Saved entries:
━━━━━━━━━━━━━━━━━━━━━━━━━━━━━━
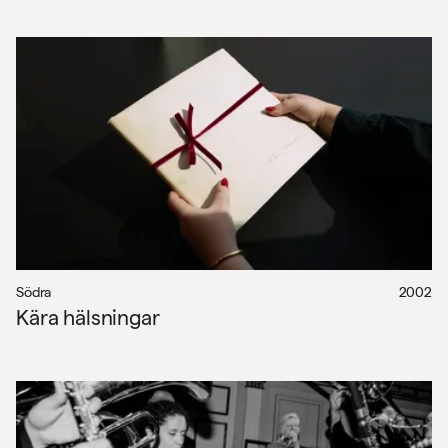
Södra
2002
Kära hälsningar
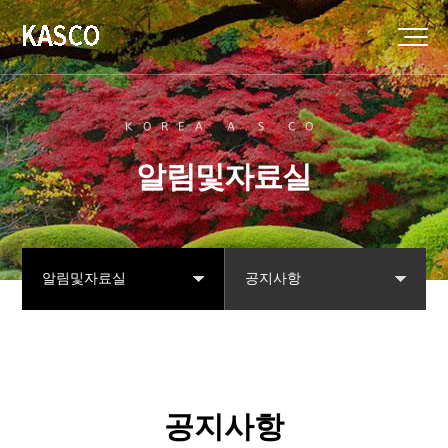
KOREA A.S CO
알림및자료실
알림및자료실
공지사항
협회소개
공지사항
강직척추염
자주묻는질문
공지사항
나눔터
자료실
━━━━━━━━━━━━━━━━━━━━━━━━━━━━━━
• REQUIREMENT: Restate each of the entries above word for word and skip every image.

• TASK RESULT:
Södra
2002
Kära hälsningar
KOREA A.S CO
알림및자료실
알림및자료실
공지사항
협회소개
공지사항
강직척추염
자주묻는질문
공지사항
나눔터
자료실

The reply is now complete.